The recent black out in Texas got people wondering: Could something like that happen here?
The Lone Star state lives up to its name especially when it comes to its power grid. It’s not part of any co-op, unlike like most states, which agree to help each other out, sending electricity when and where it’s needed in a pinch.
“Texas is an isolated grid so the state has its own grid that doesn't connect to the rest of the country. That's by design,” according to Ivy Main who writes about energy. “They wanted to keep the federal government out of their business, but it means that they can't call on electricity from other States when their supplies run short in state.”
So when the wind hits the fan so to speak…. “When they had a winter cold snap, their infrastructure just wasn't prepared for it. In Virginia, we are part of a much larger grid. It covers parts of 13 States. And the grid operator does require generators to perform and suffer penalties if they can’t.”
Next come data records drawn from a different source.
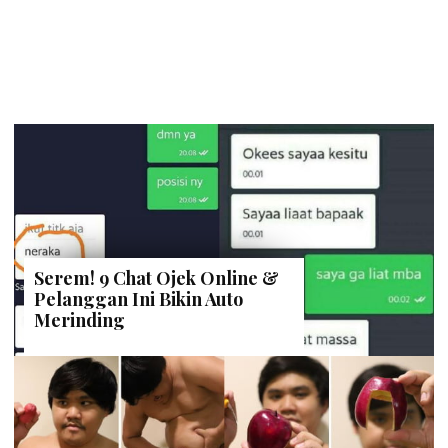
Serem! 9 Chat Ojek Online &
Pelanggan Ini Bikin Auto
Merinding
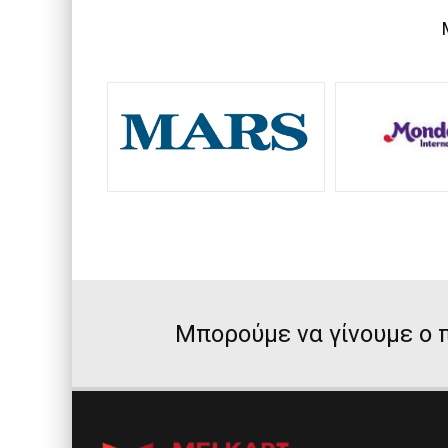
Μπορούμε να γίνουμε ο π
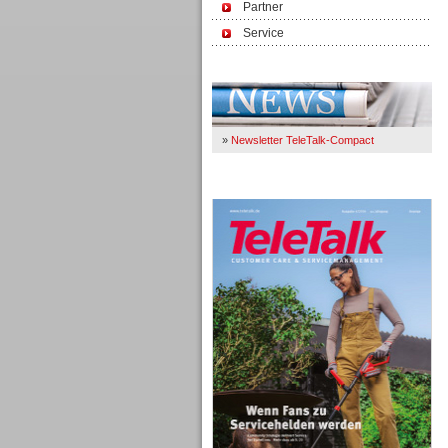
Partner
Service
Immer Up-To-Date
»
Newsletter TeleTalk-Compact
TeleTalk 04/26
TK- und ACD-Systeme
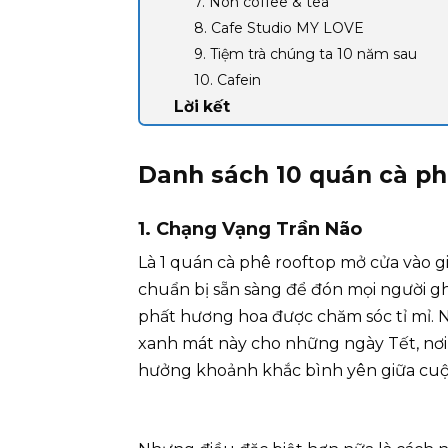
7. Non coffee & tea
8. Cafe Studio MY LOVE
9. Tiệm trà chúng ta 10 năm sau
10. Cafein
Lời kết
Danh sách 10 quán cà p
1. Chạng Vạng Trần Não
Là 1 quán cà phê rooftop mở cửa vào 
chuẩn bị sẵn sàng để đón mọi người g
phất hương hoa được chăm sóc tỉ mỉ. 
xanh mát này cho những ngày Tết, nơi 
hưởng khoảnh khắc bình yên giữa cuộc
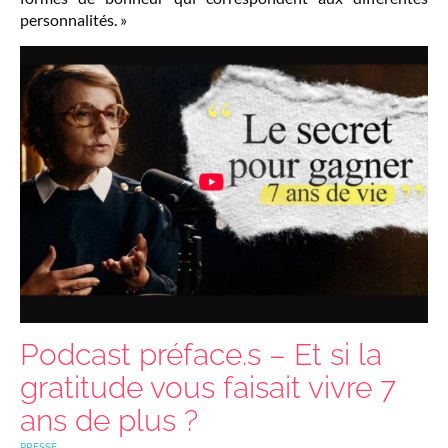
personnalités. »
Podcast préface.s – Et si la
gratitude vous faisait vivre 7
ans de plus ?
PRESSE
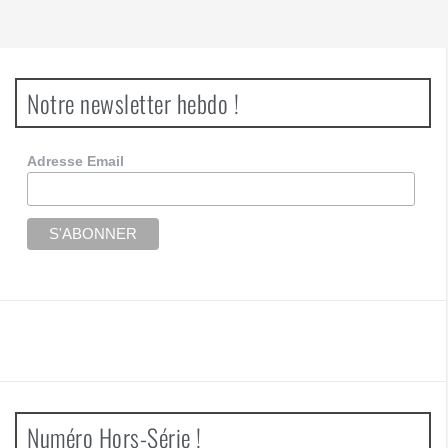
Notre newsletter hebdo !
Adresse Email
Numéro Hors-Série !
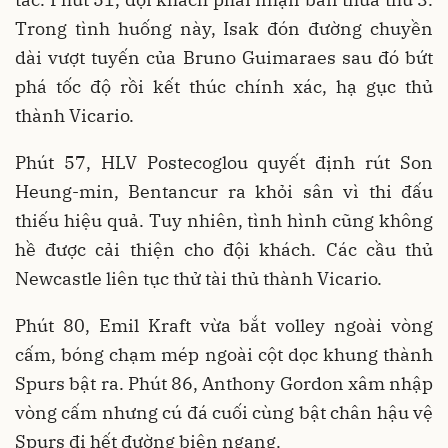
Trong tình huống này, Isak đón đường chuyền
dài vượt tuyến của Bruno Guimaraes sau đó bứt
phá tốc độ rồi kết thúc chính xác, hạ gục thủ
thành Vicario.
Phút 57, HLV Postecoglou quyết định rút Son
Heung-min, Bentancur ra khỏi sân vì thi đấu
thiếu hiệu quả. Tuy nhiên, tình hình cũng không
hề được cải thiện cho đội khách. Các cầu thủ
Newcastle liên tục thử tài thủ thành Vicario.
Phút 80, Emil Kraft vừa bắt volley ngoài vòng
cấm, bóng chạm mép ngoài cột dọc khung thành
Spurs bật ra. Phút 86, Anthony Gordon xâm nhập
vòng cấm nhưng cú đá cuối cùng bật chân hậu vệ
Spurs đi hết đường biên ngang.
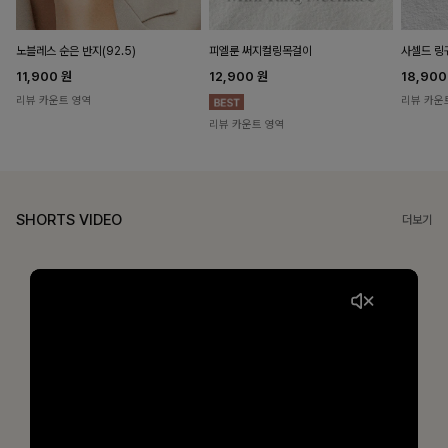
노블레스 순은 반지(92.5)
피엘룬 써지컬링목걸이
사셀드 링
11,900
원
12,900
원
18,90
리뷰 카운트 영역
리뷰 카운
리뷰 카운트 영역
SHORTS VIDEO
더보기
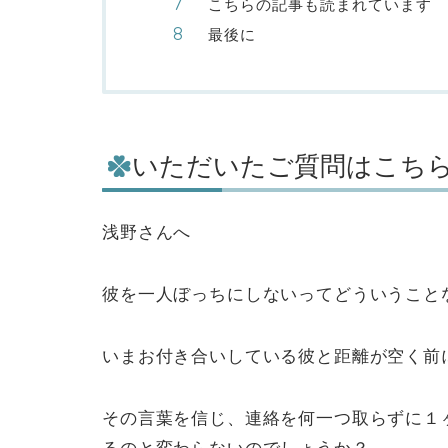
こちらの記事も読まれています
最後に
いただいたご質問はこち
浅野さんへ
彼を一人ぼっちにしないってどういうこと
いまお付き合いしている彼と距離が空く前
その言葉を信じ、連絡を何一つ取らずに１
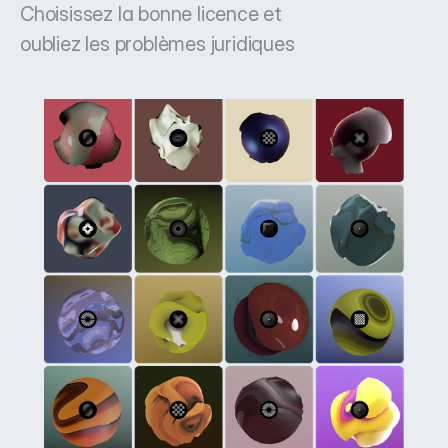
Choisissez la bonne licence et
oubliez les problèmes juridiques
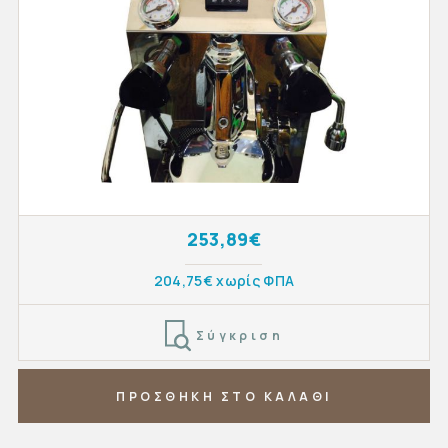
253,89€
204,75€ χωρίς ΦΠΑ
Σύγκριση
ΠΡΟΣΘΗΚΗ ΣΤΟ ΚΑΛΑΘΙ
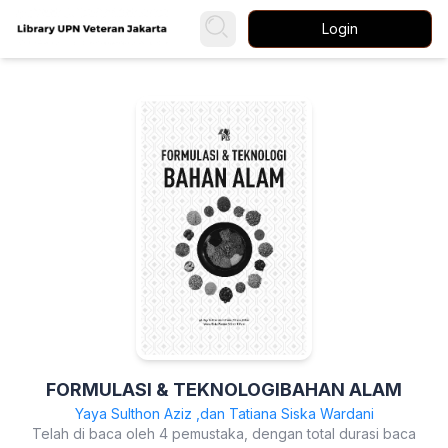
Login
FORMULASI & TEKNOLOGIBAHAN ALAM
Yaya Sulthon Aziz ,dan Tatiana Siska Wardani
Telah di baca oleh 4 pemustaka, dengan total durasi baca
And because Texas had gone a decade with seemingly no major problem with its grid, the powers that be apparently never felt the need to make the kind of upgrades, required in places like here in Virginia.
Saifur Rahman teaches electrical engineering at Virginia Tech. "In our case, we are better planned. We do spend some money to keep reserve in the system if for some reason the natural gas lines freeze, you would be able to depend on my back up in system one and get power from neighbors."
Rahman is the founding director of the advanced research institute at Virginia Tech and he focuses on renewable energy. He says Virginia is looking to push ahead with more green energy and that the State Corporation Commission, the Agency that looks after things like energy costs, has taken this approach to enhancing the state’s portfolio of renewables. “We have a philosophy that we want to be proactive and careful---not just cheap.” At least, in this early phase. “Cheap would come later, but cheap is not the primary concern. It has to work. As an engineer, I'm more focused on reliability and resilience, then money, not the other way around.”
But in a large sense, for Texas, it did come down to money. With no regulations in Texas requiring certain upgrades, there seemed no reason to be pro-active about shoring up the Texas power grid.
Spending money to upgrade a power grid doesn’t have the same cache or urgency to repair the system that hasn’t yet failed. Rahman says the key is to know when and why to spend money to expand capacity and plan ahead for future conditions. “In Texas, they didn't do that. They wanted to keep the rate is rates low. And with lower rate, they said, these things are unlikely to happen. So don't worry about it. And now they're worrying about it.”
“And the people in Texas who had rooftop, solar and batteries were gloating on social media about the fact that they still had power, “ adds Ivy Main. "That's something that every state needs to do more of, is to encourage that kind of distributed solar and distributed batteries, micro grids, you know, emergency centers powered by solar and batteries. That'll make our communities more resilient."